▶ TASK ITEM
Your answer should consist only of the records, copied exactly, with the images removed.

##### EXCERPTED DATA

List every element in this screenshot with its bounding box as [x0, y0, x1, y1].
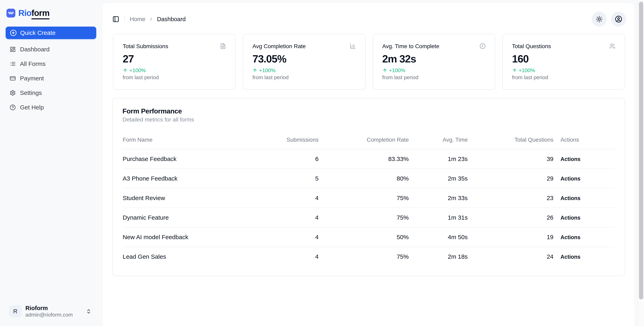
stat-delta: +100%: [389, 68, 406, 73]
sidebar-item-label: All Forms: [20, 60, 46, 67]
avg-time-cell: 1m 23s: [409, 149, 468, 169]
form-name-cell: Lead Gen Sales: [122, 247, 264, 266]
stat-value: 27: [123, 54, 226, 64]
avg-time-cell: 2m 18s: [409, 247, 468, 266]
avg-time-cell: 2m 33s: [409, 188, 468, 208]
sidebar-item-label: Settings: [20, 89, 42, 96]
users-icon: [609, 43, 615, 49]
stat-caption: from last period: [252, 75, 356, 80]
stat-title: Avg. Time to Complete: [382, 43, 440, 50]
stat-title: Avg Completion Rate: [252, 43, 306, 50]
theme-toggle-button[interactable]: [592, 12, 607, 27]
clock-icon: [480, 43, 486, 49]
submissions-cell: 6: [264, 149, 319, 169]
row-actions-button[interactable]: Actions: [560, 195, 580, 201]
sun-icon: [596, 16, 603, 22]
row-actions-button[interactable]: Actions: [560, 215, 580, 221]
sidebar-item-dashboard[interactable]: Dashboard: [6, 42, 96, 57]
submissions-cell: 4: [264, 208, 319, 227]
topbar-actions: [592, 12, 626, 27]
form-performance-card: Form Performance Detailed metrics for al…: [112, 98, 625, 276]
user-menu[interactable]: R Rioform admin@rioform.com: [6, 305, 96, 318]
scrollbar-thumb[interactable]: [639, 1, 643, 299]
stat-card-total-questions: Total Questions 160 +100% from last peri…: [502, 34, 625, 90]
avg-time-cell: 4m 50s: [409, 227, 468, 247]
chevron-right-icon: [149, 17, 154, 21]
completion-rate-cell: 75%: [319, 188, 409, 208]
brand-logo: Rioform: [6, 9, 96, 17]
row-actions-button[interactable]: Actions: [560, 234, 580, 241]
sidebar-nav: Dashboard All Forms Payment: [6, 42, 96, 115]
submissions-cell: 4: [264, 188, 319, 208]
stat-value: 2m 32s: [382, 54, 486, 64]
row-actions-button[interactable]: Actions: [560, 254, 580, 260]
brand-name-primary: Rio: [18, 8, 32, 18]
row-actions-button[interactable]: Actions: [560, 176, 580, 182]
sidebar-item-label: Dashboard: [20, 46, 50, 53]
completion-rate-cell: 75%: [319, 208, 409, 227]
user-meta: Rioform admin@rioform.com: [26, 305, 73, 317]
user-email: admin@rioform.com: [26, 312, 73, 317]
stat-caption: from last period: [512, 75, 615, 80]
total-questions-cell: 24: [468, 247, 554, 266]
stats-row: Total Submissions 27 +100% from last per…: [102, 27, 634, 90]
total-questions-cell: 29: [468, 169, 554, 188]
stat-caption: from last period: [123, 75, 226, 80]
panel-left-icon: [112, 16, 119, 22]
avg-time-cell: 1m 31s: [409, 208, 468, 227]
sidebar-item-all-forms[interactable]: All Forms: [6, 57, 96, 71]
table-row: Student Review 4 75% 2m 33s 23 Actions: [122, 188, 615, 208]
submissions-cell: 4: [264, 227, 319, 247]
sidebar-item-get-help[interactable]: Get Help: [6, 100, 96, 115]
stat-title: Total Questions: [512, 43, 551, 50]
sidebar-item-settings[interactable]: Settings: [6, 86, 96, 100]
col-header-actions: Actions: [554, 131, 615, 149]
file-text-icon: [220, 43, 226, 49]
stat-caption: from last period: [382, 75, 486, 80]
total-questions-cell: 26: [468, 208, 554, 227]
completion-rate-cell: 80%: [319, 169, 409, 188]
sidebar-item-payment[interactable]: Payment: [6, 71, 96, 86]
layout-dashboard-icon: [10, 46, 16, 52]
col-header-form-name: Form Name: [122, 131, 264, 149]
stat-card-avg-time-to-complete: Avg. Time to Complete 2m 32s +100% from …: [373, 34, 495, 90]
bar-chart-icon: [350, 43, 356, 49]
sidebar-item-label: Payment: [20, 75, 44, 82]
scrollbar-track[interactable]: [638, 0, 644, 326]
submissions-cell: 5: [264, 169, 319, 188]
table-header-row: Form Name Submissions Completion Rate Av…: [122, 131, 615, 149]
account-button[interactable]: [611, 12, 626, 27]
stat-card-avg-completion-rate: Avg Completion Rate 73.05% +100% from la…: [243, 34, 366, 90]
sidebar: Rioform Quick Create Dashboard: [0, 0, 102, 326]
total-questions-cell: 39: [468, 149, 554, 169]
sidebar-item-label: Get Help: [20, 104, 44, 111]
col-header-avg-time: Avg. Time: [409, 131, 468, 149]
quick-create-button[interactable]: Quick Create: [6, 27, 96, 39]
avatar: R: [9, 305, 22, 318]
total-questions-cell: 19: [468, 227, 554, 247]
quick-create-label: Quick Create: [20, 29, 56, 36]
table-row: Dynamic Feature 4 75% 1m 31s 26 Actions: [122, 208, 615, 227]
form-name-cell: New AI model Feedback: [122, 227, 264, 247]
row-actions-button[interactable]: Actions: [560, 156, 580, 163]
sidebar-toggle-button[interactable]: [112, 16, 119, 22]
stat-delta: +100%: [519, 68, 535, 73]
breadcrumb-current: Dashboard: [157, 16, 186, 22]
form-name-cell: Dynamic Feature: [122, 208, 264, 227]
list-icon: [10, 61, 16, 67]
breadcrumb-home[interactable]: Home: [130, 16, 145, 22]
stat-title: Total Submissions: [123, 43, 168, 50]
form-name-cell: A3 Phone Feedback: [122, 169, 264, 188]
section-title: Form Performance: [122, 108, 615, 114]
stat-delta: +100%: [129, 68, 146, 73]
help-circle-icon: [10, 104, 16, 110]
brand-name: Rioform: [18, 9, 50, 17]
divider: [124, 16, 125, 22]
completion-rate-cell: 50%: [319, 227, 409, 247]
table-row: Purchase Feedback 6 83.33% 1m 23s 39 Act…: [122, 149, 615, 169]
submissions-cell: 4: [264, 247, 319, 266]
stat-card-total-submissions: Total Submissions 27 +100% from last per…: [113, 34, 236, 90]
section-subtitle: Detailed metrics for all forms: [122, 117, 615, 123]
topbar: Home Dashboard: [102, 3, 634, 27]
form-name-cell: Purchase Feedback: [122, 149, 264, 169]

##########

▶ TASK SOLUTION
List every element in this screenshot with its bounding box as [x0, y0, x1, y1].
stat-delta: +100%: [389, 68, 406, 73]
sidebar-item-label: All Forms: [20, 60, 46, 67]
avg-time-cell: 1m 23s: [409, 149, 468, 169]
form-name-cell: Lead Gen Sales: [122, 247, 264, 266]
stat-value: 27: [123, 54, 226, 64]
avg-time-cell: 2m 18s: [409, 247, 468, 266]
avg-time-cell: 2m 33s: [409, 188, 468, 208]
sidebar-item-label: Settings: [20, 89, 42, 96]
users-icon: [609, 43, 615, 49]
stat-caption: from last period: [252, 75, 356, 80]
stat-title: Avg. Time to Complete: [382, 43, 440, 50]
stat-title: Avg Completion Rate: [252, 43, 306, 50]
theme-toggle-button[interactable]: [592, 12, 607, 27]
clock-icon: [480, 43, 486, 49]
submissions-cell: 6: [264, 149, 319, 169]
row-actions-button[interactable]: Actions: [560, 195, 580, 201]
sun-icon: [596, 16, 603, 22]
row-actions-button[interactable]: Actions: [560, 215, 580, 221]
sidebar-item-dashboard[interactable]: Dashboard: [6, 42, 96, 57]
submissions-cell: 4: [264, 208, 319, 227]
topbar-actions: [592, 12, 626, 27]
form-performance-card: Form Performance Detailed metrics for al…: [112, 98, 625, 276]
user-menu[interactable]: R Rioform admin@rioform.com: [6, 305, 96, 318]
scrollbar-thumb[interactable]: [639, 1, 643, 299]
stat-card-total-questions: Total Questions 160 +100% from last peri…: [502, 34, 625, 90]
avg-time-cell: 4m 50s: [409, 227, 468, 247]
chevron-right-icon: [149, 17, 154, 21]
completion-rate-cell: 75%: [319, 188, 409, 208]
brand-logo: Rioform: [6, 9, 96, 17]
row-actions-button[interactable]: Actions: [560, 234, 580, 241]
sidebar-nav: Dashboard All Forms Payment: [6, 42, 96, 115]
submissions-cell: 4: [264, 188, 319, 208]
stat-value: 2m 32s: [382, 54, 486, 64]
row-actions-button[interactable]: Actions: [560, 254, 580, 260]
brand-name-primary: Rio: [18, 8, 32, 18]
row-actions-button[interactable]: Actions: [560, 176, 580, 182]
sidebar-item-label: Dashboard: [20, 46, 50, 53]
completion-rate-cell: 75%: [319, 208, 409, 227]
user-meta: Rioform admin@rioform.com: [26, 305, 73, 317]
user-email: admin@rioform.com: [26, 312, 73, 317]
stat-caption: from last period: [512, 75, 615, 80]
total-questions-cell: 24: [468, 247, 554, 266]
stats-row: Total Submissions 27 +100% from last per…: [102, 27, 634, 90]
total-questions-cell: 29: [468, 169, 554, 188]
stat-caption: from last period: [123, 75, 226, 80]
panel-left-icon: [112, 16, 119, 22]
avg-time-cell: 1m 31s: [409, 208, 468, 227]
sidebar-item-all-forms[interactable]: All Forms: [6, 57, 96, 71]
table-row: Student Review 4 75% 2m 33s 23 Actions: [122, 188, 615, 208]
submissions-cell: 4: [264, 227, 319, 247]
sidebar-item-get-help[interactable]: Get Help: [6, 100, 96, 115]
stat-title: Total Questions: [512, 43, 551, 50]
sidebar-item-settings[interactable]: Settings: [6, 86, 96, 100]
col-header-actions: Actions: [554, 131, 615, 149]
file-text-icon: [220, 43, 226, 49]
stat-caption: from last period: [382, 75, 486, 80]
total-questions-cell: 26: [468, 208, 554, 227]
completion-rate-cell: 80%: [319, 169, 409, 188]
sidebar-item-payment[interactable]: Payment: [6, 71, 96, 86]
layout-dashboard-icon: [10, 46, 16, 52]
col-header-form-name: Form Name: [122, 131, 264, 149]
stat-card-avg-time-to-complete: Avg. Time to Complete 2m 32s +100% from …: [373, 34, 495, 90]
bar-chart-icon: [350, 43, 356, 49]
sidebar-item-label: Payment: [20, 75, 44, 82]
scrollbar-track[interactable]: [638, 0, 644, 326]
submissions-cell: 5: [264, 169, 319, 188]
table-header-row: Form Name Submissions Completion Rate Av…: [122, 131, 615, 149]
account-button[interactable]: [611, 12, 626, 27]
stat-card-avg-completion-rate: Avg Completion Rate 73.05% +100% from la…: [243, 34, 366, 90]
sidebar: Rioform Quick Create Dashboard: [0, 0, 102, 326]
total-questions-cell: 39: [468, 149, 554, 169]
sidebar-item-label: Get Help: [20, 104, 44, 111]
col-header-avg-time: Avg. Time: [409, 131, 468, 149]
quick-create-button[interactable]: Quick Create: [6, 27, 96, 39]
avatar: R: [9, 305, 22, 318]
total-questions-cell: 19: [468, 227, 554, 247]
quick-create-label: Quick Create: [20, 29, 56, 36]
table-row: Dynamic Feature 4 75% 1m 31s 26 Actions: [122, 208, 615, 227]
form-name-cell: New AI model Feedback: [122, 227, 264, 247]
row-actions-button[interactable]: Actions: [560, 156, 580, 163]
sidebar-toggle-button[interactable]: [112, 16, 119, 22]
stat-delta: +100%: [519, 68, 535, 73]
breadcrumb-current: Dashboard: [157, 16, 186, 22]
form-name-cell: Dynamic Feature: [122, 208, 264, 227]
list-icon: [10, 61, 16, 67]
breadcrumb-home[interactable]: Home: [130, 16, 145, 22]
stat-title: Total Submissions: [123, 43, 168, 50]
form-name-cell: A3 Phone Feedback: [122, 169, 264, 188]
section-title: Form Performance: [122, 108, 615, 114]
stat-delta: +100%: [129, 68, 146, 73]
help-circle-icon: [10, 104, 16, 110]
brand-name: Rioform: [18, 9, 50, 17]
divider: [124, 16, 125, 22]
completion-rate-cell: 50%: [319, 227, 409, 247]
table-row: Purchase Feedback 6 83.33% 1m 23s 39 Act…: [122, 149, 615, 169]
submissions-cell: 4: [264, 247, 319, 266]
stat-card-total-submissions: Total Submissions 27 +100% from last per…: [113, 34, 236, 90]
section-subtitle: Detailed metrics for all forms: [122, 117, 615, 123]
topbar: Home Dashboard: [102, 3, 634, 27]
form-name-cell: Purchase Feedback: [122, 149, 264, 169]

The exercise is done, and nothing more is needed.